Likely cause: The operation is still running. Cleanup can only be triggered on a terminal operation — the engine must finish (or fail) the main failover steps before cleanup is addressable.

Fix: Wait for the operation to reach completed or failed, then retry. Monitor with:

watch openstack dr operation show <op-id>

Source-site VMs still visible in Nova after cleanup

Symptom: After a completed failover, openstack server list on the source site still shows the original VMs. steps_failed contains delete_source_vm:<instance-id> entries.
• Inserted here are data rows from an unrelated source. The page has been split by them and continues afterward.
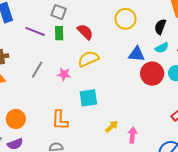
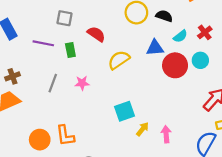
black semicircle: (160, 27) -> (164, 16), moved, turned 98
green rectangle: (59, 33) -> (70, 50), moved
yellow semicircle: (88, 59) -> (119, 60), moved
cyan square: (88, 98) -> (125, 111), moved
orange L-shape: (60, 120) -> (65, 136), moved

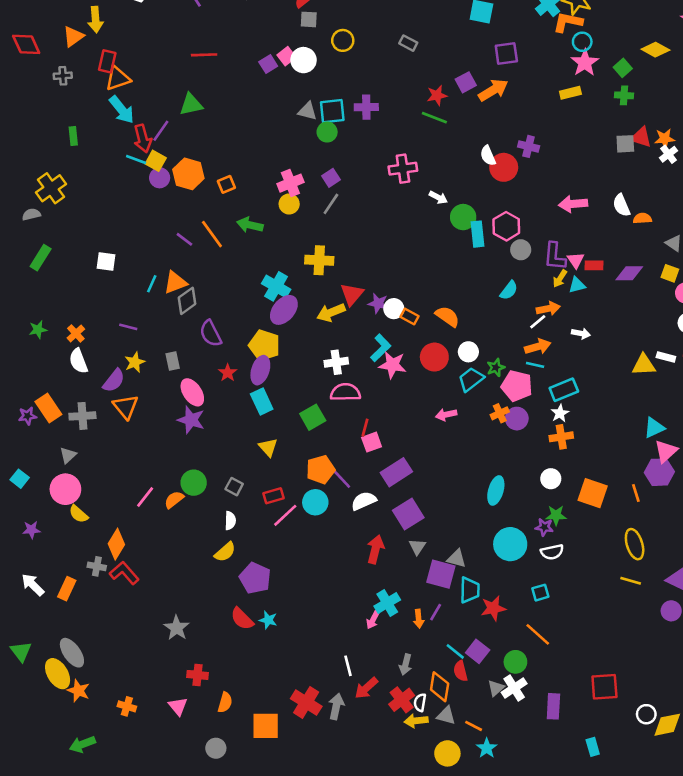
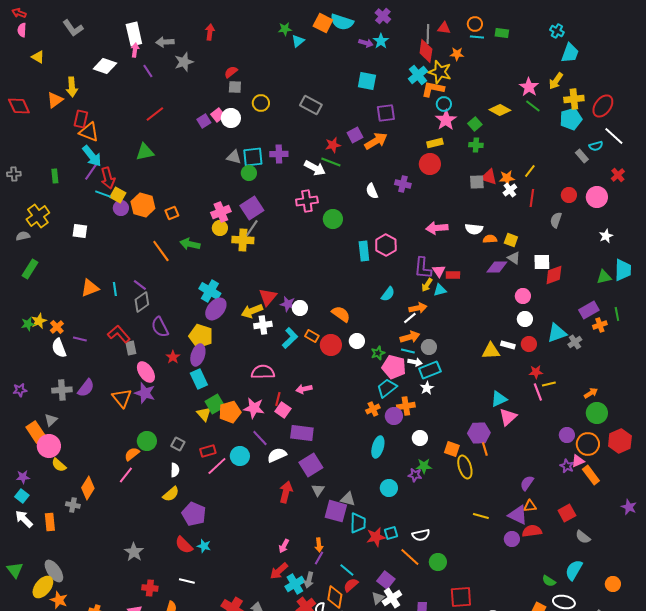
gray rectangle: (408, 43) -> (311, 105), size x1.5
red line: (204, 55) -> (155, 114), turned -36
gray cross: (63, 76) -> (14, 174), moved
orange triangle: (118, 78) -> (89, 132), turned 40
purple line: (161, 131) -> (91, 172), moved
red circle: (504, 167) -> (430, 164), moved
purple square: (331, 178) -> (252, 208), size x1.6
white arrow: (438, 197) -> (315, 168), moved, size x1.5
white semicircle: (621, 205) -> (474, 229), turned -60
green circle: (463, 217) -> (333, 219), moved
purple line: (184, 239) -> (140, 285), moved
gray circle: (521, 250) -> (429, 347), moved
yellow cross: (319, 260) -> (243, 240), moved
white square: (106, 262) -> (80, 231), moved
purple diamond: (629, 273) -> (497, 267), moved
yellow square: (670, 273) -> (511, 240), moved
orange triangle: (175, 282) -> (90, 288), moved
cyan line: (152, 284) -> (115, 289), turned -32
orange rectangle: (409, 316) -> (312, 336), moved
purple line: (128, 327) -> (80, 339), moved
white arrow: (581, 333) -> (415, 362), moved
yellow star: (135, 362) -> (39, 321), moved
white cross: (336, 362) -> (263, 325), moved
pink star: (392, 365) -> (254, 408), moved
cyan trapezoid: (471, 379) -> (387, 388), moved
purple semicircle: (114, 381) -> (86, 388), moved
orange triangle: (126, 407) -> (122, 398), moved
orange rectangle: (48, 408) -> (36, 432), moved
orange cross: (500, 413) -> (373, 409), moved
pink arrow: (446, 415) -> (304, 389), moved
green square: (313, 417) -> (215, 404), moved
purple circle: (517, 419) -> (394, 416), moved
orange cross: (561, 437) -> (406, 406), moved
pink square: (372, 442) -> (283, 410), turned -35
orange pentagon: (321, 470) -> (230, 412), moved
purple rectangle: (396, 472) -> (302, 433), turned 40
purple hexagon: (659, 472) -> (479, 433), moved
cyan square: (20, 479) -> (22, 496), moved
orange square: (593, 493) -> (452, 449), size x0.7
pink line: (145, 497) -> (126, 475), moved
cyan circle: (510, 544) -> (389, 488), size x0.7
yellow ellipse: (635, 544) -> (465, 467), moved
white semicircle: (552, 552) -> (421, 535), moved
red L-shape: (124, 573) -> (119, 334), moved
orange rectangle: (67, 589) -> (50, 522), turned -30
cyan square: (540, 593) -> (391, 533), moved
cyan cross: (387, 603) -> (295, 584), moved
purple line: (436, 612) -> (319, 558), moved
purple square: (478, 651) -> (386, 580), moved
green circle: (515, 662) -> (438, 562), moved
white line: (348, 666) -> (187, 581), moved, turned -63
red semicircle: (461, 671) -> (351, 585), turned 63
yellow ellipse: (58, 674) -> (43, 587), turned 70
red arrow: (366, 688) -> (279, 571), moved

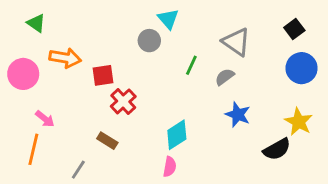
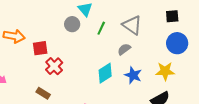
black square: (294, 29) -> (172, 16), turned 32
green line: (191, 65) -> (101, 28), moved
yellow star: (299, 122) -> (165, 71), moved, turned -30
cyan diamond: (177, 135) -> (105, 73), moved

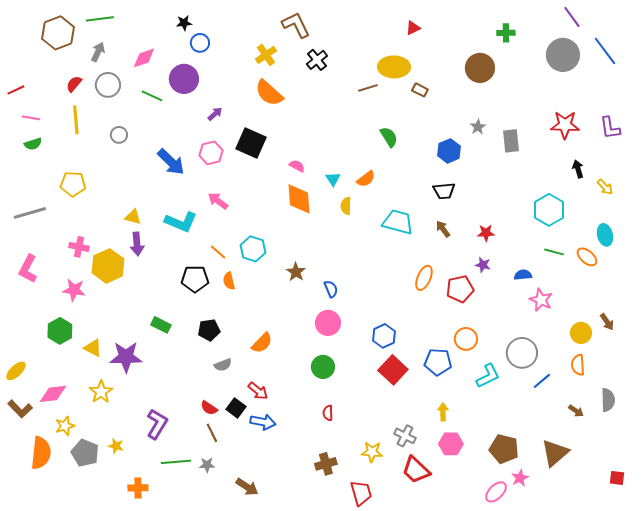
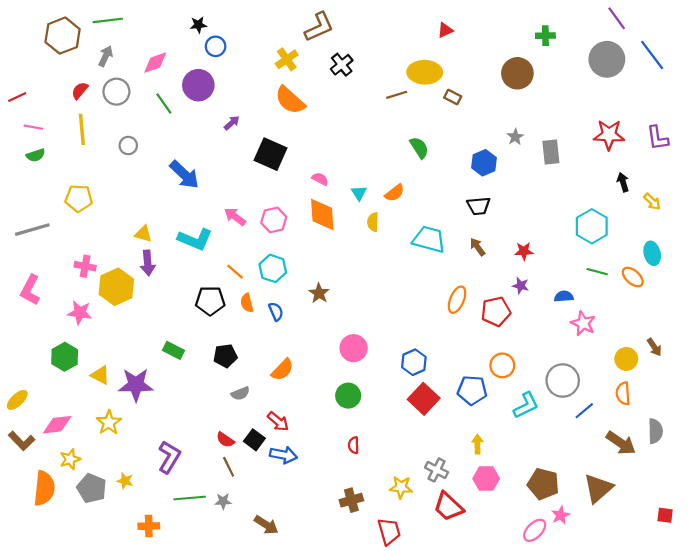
brown L-shape: (296, 25) -> (319, 27), turned 92
green line: (152, 96) -> (164, 103), turned 30
pink hexagon: (211, 153) -> (274, 220), moved
blue semicircle: (331, 289) -> (276, 312), moved
brown arrow: (576, 411) -> (621, 443), size x1.8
Likely cause: The source-site Nova API was unreachable or returned a 5xx error when the engine attempted deletion. The VMs may be in ERROR state or still ACTIVE.

Fix:

Verify the source-site Nova API is healthy:

openstack server list --all-projects  # on source site

Attempt deletion directly if the engine cannot reach Nova:
```
openstack server delete <instance-id>  # on source site
```
If Nova reports the server is locked or in a non-deletable state, force-delete:
```
openstack server delete --force <instance-id>  # on source site
```
Once manual deletion succeeds, the openstack dr operation cleanup command can be run — it will skip the already-deleted VMs and handle any remaining orphaned volumes.

Cleanup is blocked: "Remote site unreachable — metadata sync required"

Symptom: openstack dr operation cleanup fails immediately with a sync error rather than attempting resource deletion.

Likely cause: The cleanup command also updates Protection Group metadata, and metadata sync requires both sites to be reachable. If the peer site is down, the engine blocks the update to prevent metadata divergence.

Fix: Cleanup of source-side resources (Nova VMs and Cinder volumes) only touches the source site. If the peer is temporarily unreachable, wait until it recovers, verify sync status, and retry:

openstack protector protection-group sync-status prod-web-app
openstack protector protection-group sync-force prod-web-app  # once peer is back
openstack dr operation cleanup <operation-id>

Orphaned volumes accumulate across multiple DR cycles

Symptom: After several failover/failback cycles, the source site has many unattached volumes with names matching old Protection Group members. Quota is being consumed.

Likely cause: Repeated cleanup failures (due to timeouts or API errors) were not addressed after each cycle, and retain_source_volumes_on_failover may be set to true.

Fix: List all operations for the Protection Group and run cleanup against each completed operation that has non-empty steps_failed:

openstack dr operation list --protection-group prod-web-app

For each operation with failures:

openstack dr operation cleanup <operation-id>

This is safe to run against older completed operations — resources already deleted are skipped. After all cleanup passes complete, audit remaining volumes:

openstack volume list --status available  # on source site

Any volumes not associated with an active Protection Group member can be deleted manually after confirming they are not in use.